Miami Herald

Panthers come out flat in 1st period, never recover in loss at Chicago

- BY JORDAN MCPHERSON jmcpherson@miamiheral­d.com

Paul Maurice attempted to put the Florida Panthers’ first period of their 5-2 loss to the Chicago Blackhawks on Saturday into a grander, glass-half-full perspectiv­e.

“We play 246 periods [in a season],” the coach said. “I’m hoping that was our worst.”

The Panthers (5-4-1), who saw their four-game point streak snapped, gave up three goals in the span of just over six minutes in the middle of that opening period and never recovered to end their three-game road trip with a whimper.

Florida went 1-1-1 on the trip, losing in overtime to Boston on Monday and then winning in Detroit on Thursday.
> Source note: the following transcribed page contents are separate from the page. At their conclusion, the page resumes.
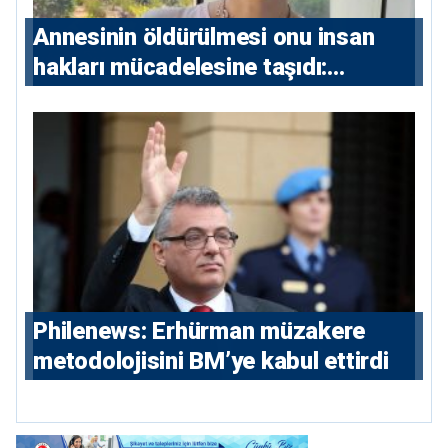
Annesinin öldürülmesi onu insan
hakları mücadelesine taşıdı:
Milletvekili Diana Konstantinidis’in
hikayesi
Philenews: Erhürman müzakere
metodolojisini BM’ye kabul ettirdi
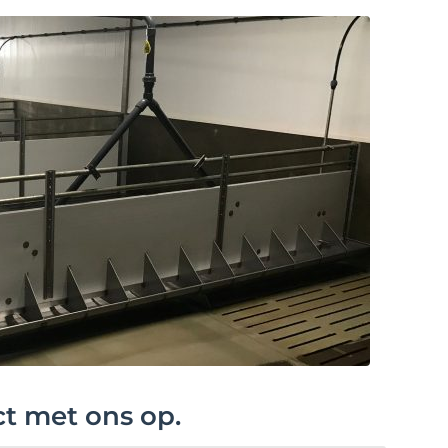
ct met ons op.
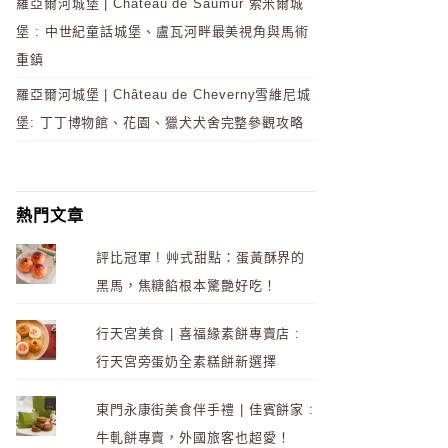
羅亞爾河城堡 | Château de Saumur 索米爾城
堡 : 中世紀童話城堡、盧瓦河畔最美視角與馬術
重鎮
羅亞爾河城堡 | Château de Cheverny雪維尼城
堡: 丁丁博物館、花園、獵犬犬舍完整參觀攻略
熱門文章
評比冠軍 ! 艸式甜點：蛋黃酥界的
黑馬，焦糖餡根本驚艷好吃！
行天宮美食 | 喜福緣素餅專賣店 :
行天宮旁蛋奶全素糕餅新選擇
東門永康街美食伴手禮 | 佳賓餅家 :
牛軋餅專賣，外國旅客也超愛！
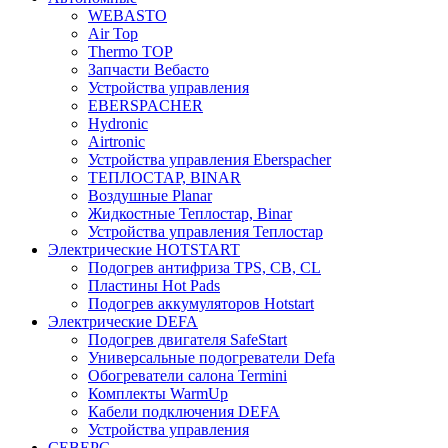
WEBASTO
Air Top
Thermo TOP
Запчасти Вебасто
Устройства управления
EBERSPACHER
Hydronic
Airtronic
Устройства управления Eberspacher
ТЕПЛОСТАР, BINAR
Воздушные Planar
Жидкостные Теплостар, Binar
Устройства управления Теплостар
Электрические HOTSTART
Подогрев антифриза TPS, CB, CL
Пластины Hot Pads
Подогрев аккумуляторов Hotstart
Электрические DEFA
Подогрев двигателя SafeStart
Универсальные подогреватели Defa
Обогреватели салона Termini
Комплекты WarmUp
Кабели подключения DEFA
Устройства управления
СЕВЕРС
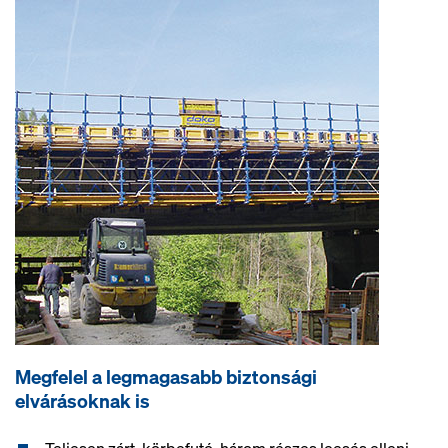
Megfelel a legmagasabb biztonsági
elvárásoknak is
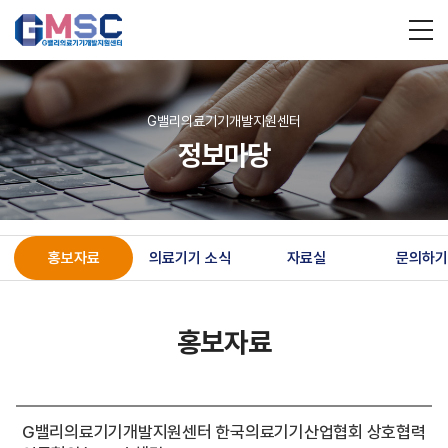
G밸리의료기기개발지원센터
정보마당
홍보자료
의료기기 소식
자료실
문의하기
홍보자료
G밸리의료기기개발지원센터 한국의료기기산업협회 상호협력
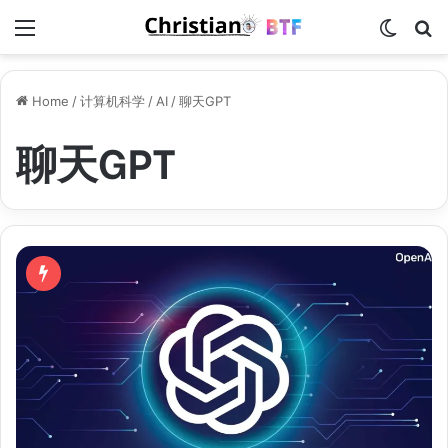
Menu
Switch
S
Home
/
计算机科学
/
AI
/
聊天GPT
聊天GPT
Just how bad were those opening 20 minutes for Florida? Consider the following:

Prior to Saturday, the Panthers had allowed just four total goals in the first period in their first nine games. The Blackhawks (4-6-0) nearly equaled that alone on Saturday.

The Blackhawks outshot Florida 14-6 in the opening 20 minutes.

Chicago fired off the first five shots on goal against the Panthers’ Anthony Stolarz and had a 1-0 lead on Nick Foligno’s tap-in in front of the net on a power play that bounced off Florida defenseman Gustav Forsling before Florida even managed to get its first shot on goal.

Nikita Zaitsev doubled Chicago’s lead nearly three minutes later with a shot from the slot with the game at four-on-four to double Chicago’s lead.

Taylor Hall capped scoring in the frame with 7:21 left in the period.

“We didn’t make it easy on ourselves tonight,” defenseman Oliver EkmanLarss­on said. “We came out pretty slow and gave away some goals, I feel like. That’s not our style.”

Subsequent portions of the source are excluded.